Personal backups for the win!

I might be preaching to the choir here a little bit, but perhaps you need a quick reminder to back up your personal workstations as well as your enterprise data.

After two and a half years of what I can only describe as abuse, my MacBook's hard drive gave up the ghost last night. This thing has traveled over 5,000 miles with me on my bicycle in my panniers, been slung hither to yon on buses, subways, planes and trains. Until recently, it was even my primary workstation at home.

It came with little surprise: my hard drive died mostly due to shock. Not one brute-force blow, by any means. It was just its time. As I sit here letting Time Machine restore my old stuff, I can say I'm thankful that I was at least somewhat diligent about backups. I probably only lost a few photographs that were on my hard drive for the past few days, and some of those got uploaded to Flickr anyway.
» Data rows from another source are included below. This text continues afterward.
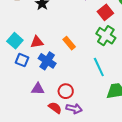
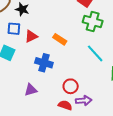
red triangle: (37, 42) -> (31, 36), moved
blue square: (22, 60) -> (14, 29), moved
purple triangle: (38, 89) -> (31, 90), moved

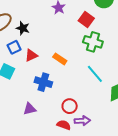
blue square: (14, 29) -> (14, 47), turned -32

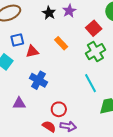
black star: (23, 28) -> (49, 13), moved
green cross: (93, 42) -> (95, 52), turned 30
orange rectangle: (60, 59) -> (61, 43), moved

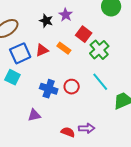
red square: (94, 28) -> (84, 34), moved
blue square: (17, 40) -> (20, 53), size x1.5
red triangle: (32, 51) -> (42, 50), moved
red circle: (59, 109) -> (72, 87), moved

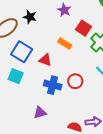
black star: (46, 21) -> (30, 17), moved
red triangle: (42, 50) -> (45, 60), moved, turned 48
blue square: (20, 53) -> (22, 52), turned -30

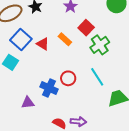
red triangle: (45, 60) -> (43, 44), moved
blue cross: (53, 85) -> (49, 88), moved

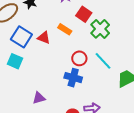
red circle: (68, 78) -> (79, 58), moved
blue cross: (49, 88) -> (73, 78), moved

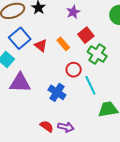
green cross: (100, 29) -> (97, 54), turned -30
red circle: (79, 58) -> (74, 70), moved
purple triangle: (39, 98) -> (20, 83), moved, size x1.6

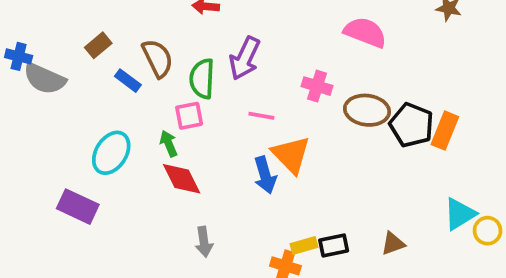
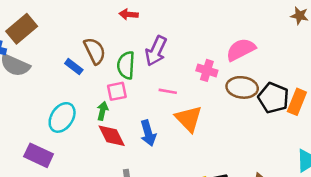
pink semicircle: (365, 32) -> (241, 50), moved, turned -48
brown rectangle: (98, 45) -> (22, 29), moved, size x1.6
green arrow: (169, 144) -> (102, 111), turned 36
blue arrow: (265, 175) -> (148, 133), moved

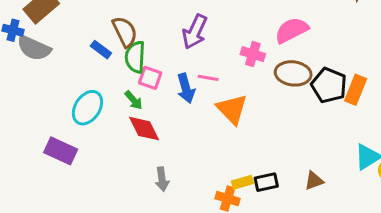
green semicircle: (126, 65) -> (135, 57), moved
pink square: (117, 91) -> (150, 78), turned 30
green arrow: (102, 111) -> (134, 100), turned 126
blue arrow: (148, 133) -> (186, 88), moved

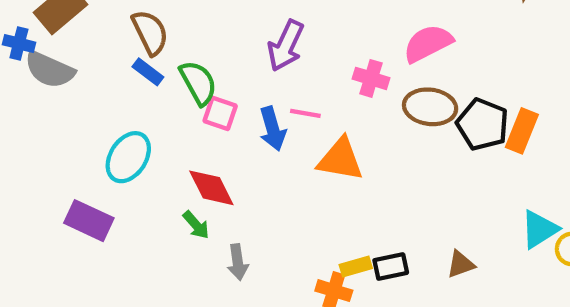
brown semicircle: (125, 32) -> (150, 32), moved
green semicircle: (135, 57) -> (198, 83), turned 148
green arrow: (134, 100) -> (196, 225), moved
orange triangle: (232, 109) -> (340, 159), turned -36

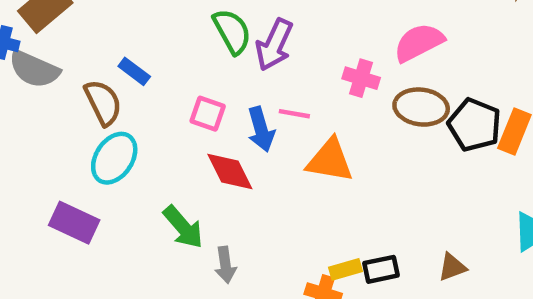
brown semicircle: (150, 32) -> (103, 103), moved
green semicircle: (198, 83) -> (232, 31), moved
red diamond: (211, 188) -> (230, 171), moved
green arrow: (196, 225) -> (183, 227), size x1.5

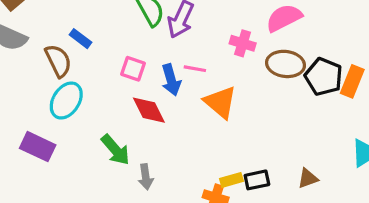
orange triangle: (330, 160) -> (220, 102), turned 30

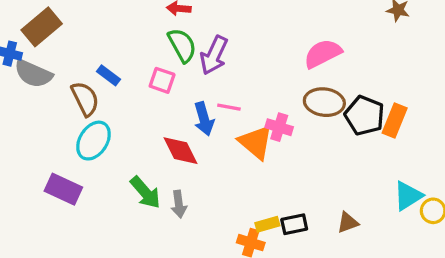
pink cross: (243, 43) -> (279, 127), moved
pink square: (133, 69) -> (162, 80), moved
gray arrow: (146, 177) -> (179, 204), moved

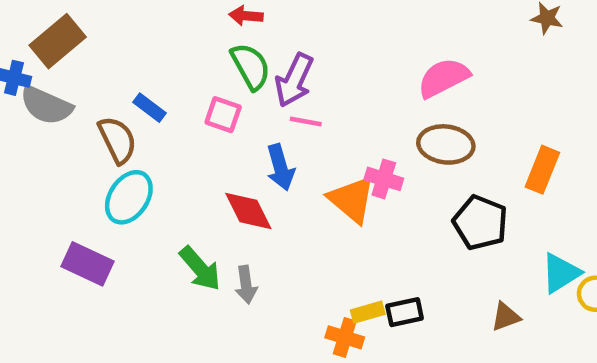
pink line: (229, 107) -> (306, 121), moved
black pentagon: (364, 115) -> (480, 223), moved
brown triangle: (348, 223) -> (506, 317), moved

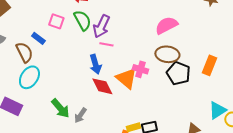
pink square: (223, 115) -> (56, 21), moved
red diamond: (248, 211) -> (102, 86), moved
black pentagon: (480, 223) -> (178, 73), moved
gray arrow: (246, 285) -> (80, 115), turned 42

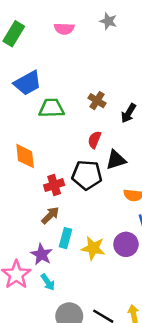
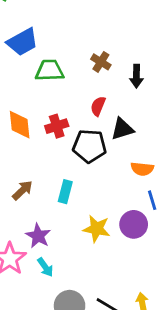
black arrow: (128, 113) -> (137, 76), turned -30
red cross: (54, 185) -> (57, 126), moved
brown arrow: (50, 215) -> (22, 190), moved
cyan rectangle: (65, 238) -> (65, 192), moved

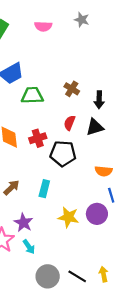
black triangle: (122, 129) -> (95, 127), moved

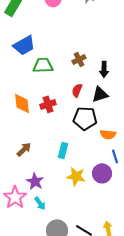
brown cross: (72, 89) -> (79, 59), turned 32
black pentagon: (63, 154) -> (85, 118), moved
cyan rectangle: (44, 189) -> (63, 150), moved

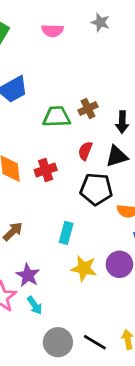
green trapezoid: (43, 65) -> (57, 117), moved

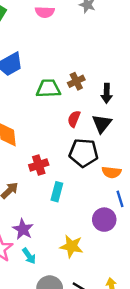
black triangle: (117, 156) -> (102, 124), turned -35
red cross: (46, 170) -> (39, 165), moved
yellow star: (84, 268) -> (71, 246), moved

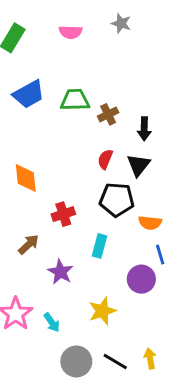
green trapezoid: (48, 89) -> (75, 100), moved
cyan rectangle: (57, 192) -> (99, 246), moved
purple star: (23, 229) -> (60, 272), moved
yellow star: (71, 246) -> (102, 311), turned -30

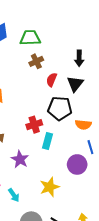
brown cross: (108, 114) -> (36, 61), moved
red cross: (63, 214) -> (34, 125), moved

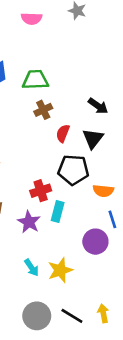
black arrow: (79, 58) -> (98, 106), turned -56
purple star: (20, 159) -> (29, 222), moved
cyan arrow: (14, 195) -> (32, 268), moved

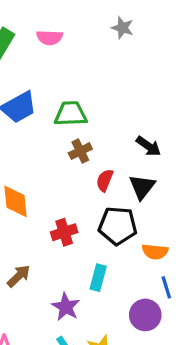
pink semicircle: (32, 19) -> (50, 37), moved
red cross: (41, 191) -> (64, 232), moved
purple star: (29, 222) -> (66, 307), moved

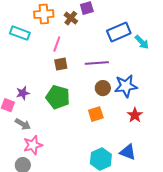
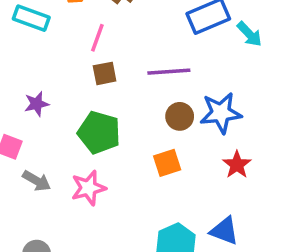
purple star: (23, 93) -> (37, 104), moved
pink star: (33, 145) -> (88, 188), moved

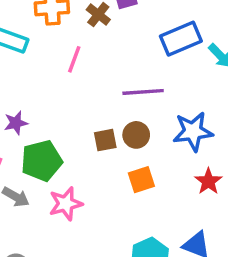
brown square: (105, 73) -> (105, 140), moved
brown circle: (180, 116) -> (136, 135), moved
green pentagon: (99, 132) -> (42, 161), moved, turned -30

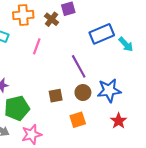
purple line: (143, 92) -> (79, 66), turned 65
brown circle: (136, 135) -> (83, 93), moved

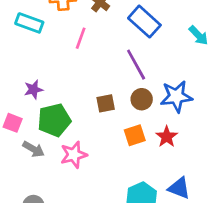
blue rectangle: (102, 34) -> (144, 22), moved, turned 65
red star: (119, 121) -> (167, 137), moved

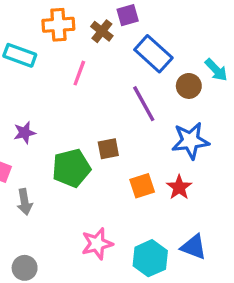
brown circle: (142, 99) -> (189, 86), moved
green pentagon: (54, 120) -> (71, 168), moved
gray arrow: (33, 149) -> (25, 202), turned 50
pink star: (74, 155) -> (97, 244), moved

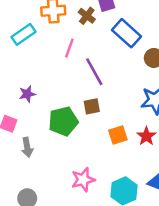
cyan rectangle: (20, 55) -> (23, 34), turned -55
purple line: (144, 104) -> (94, 72), moved

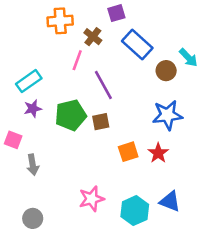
brown cross: (87, 16) -> (93, 37), moved
cyan rectangle: (23, 34) -> (29, 81), moved
green pentagon: (63, 121) -> (71, 115), moved

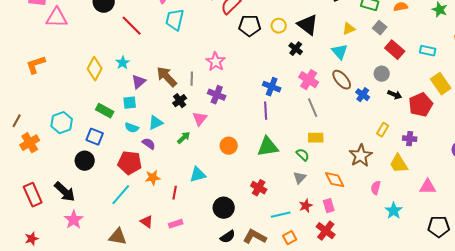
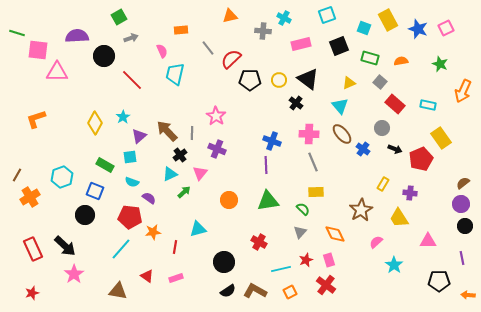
pink cross: (309, 80) -> (309, 134), turned -30
cyan triangle: (156, 123) -> (170, 174), moved
pink semicircle: (376, 188) -> (376, 242), turned 32

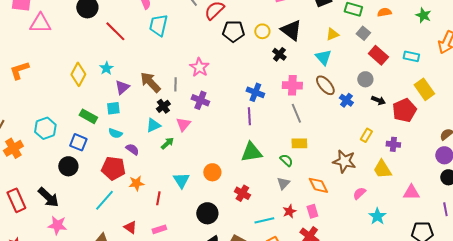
orange circle: (229, 200) -> (212, 172), moved
brown star: (361, 210) -> (344, 161), turned -30
cyan triangle: (198, 229) -> (181, 180), turned -48
pink star: (74, 274) -> (57, 225), turned -30

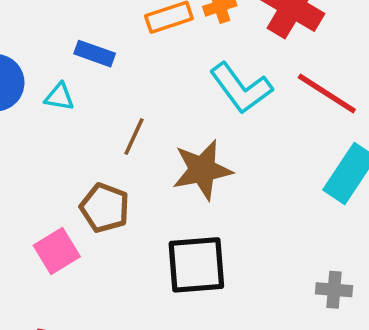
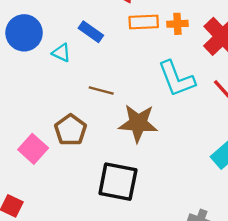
brown line: (134, 136) -> (101, 90), turned 65
pink square: (57, 251) -> (33, 149), turned -32

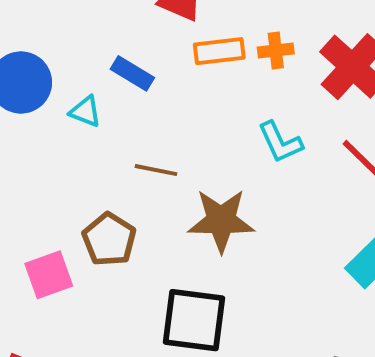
cyan L-shape: (176, 79) -> (280, 142), size x0.7
pink square: (33, 149) -> (49, 275), turned 32

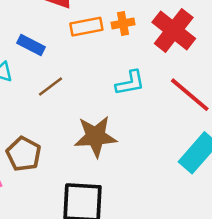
cyan L-shape: (280, 142) -> (130, 83), turned -72
brown line: (156, 170) -> (51, 87), moved, turned -44

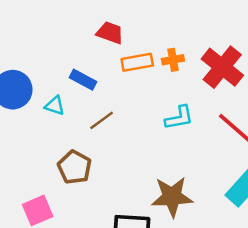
brown star: (95, 136) -> (172, 197), moved
brown pentagon: (24, 154) -> (75, 167), moved

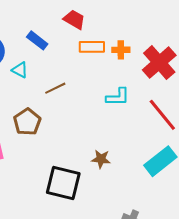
blue rectangle: (83, 80) -> (37, 40), moved
brown star: (172, 197) -> (101, 159), size x0.6

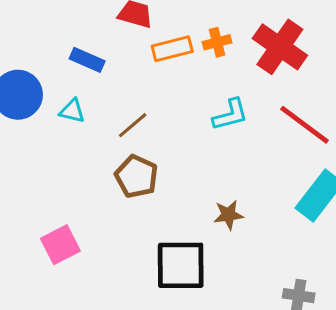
brown pentagon: (27, 122) -> (136, 176), moved

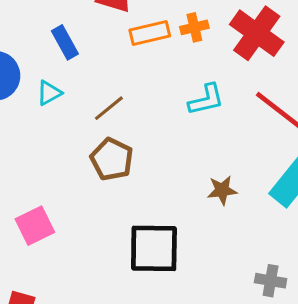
blue rectangle: (87, 60) -> (65, 42), turned 36
cyan triangle: (72, 111) -> (49, 93), turned -44
brown star: (228, 215) -> (222, 190), moved

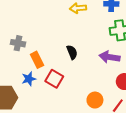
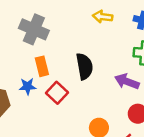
gray cross: (18, 43) -> (34, 29), moved, size x1.6
black semicircle: (72, 52) -> (84, 66), size x1.5

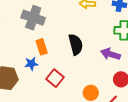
red square: (57, 93) -> (55, 78), moved

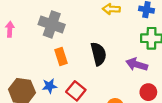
blue star: (31, 64) -> (50, 86), moved

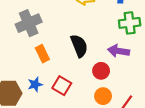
gray cross: (52, 24) -> (29, 23), turned -35
red circle: (148, 92) -> (101, 71), moved

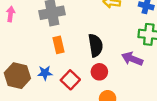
red circle: (101, 71) -> (99, 72), moved

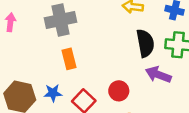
black semicircle: (95, 45) -> (145, 43), moved

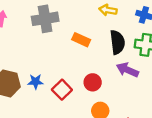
orange rectangle: (69, 59) -> (81, 40), moved, turned -54

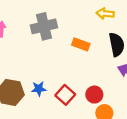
red circle: (93, 82) -> (94, 95), moved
The only lump in my throat was from having to explain to my wife why I'll need to lay out a Benjamin for a 320GB SATA drive this coming paycheck. It's amazing how much laptop storage you can get for $100. It's too bad I have to do this now, because it looks like the 500GB drives are going to be there soon.

You can read all kinds of reviews about Time Machine as a bare-metal restore tool as well as recovering from accidental data removal. I won't dwell on that here. All I can say is that when the time came, I wasn't sweating any bullets about my lost data. I can simply fork over some cash next week, and everything will be back the way I left it.

However you get your backups done, consider this a reminder to remain diligent. You never know when you'll need to restore, and the backup you made 8 months ago, while better than nothing, probably will leave you with a bit of regret.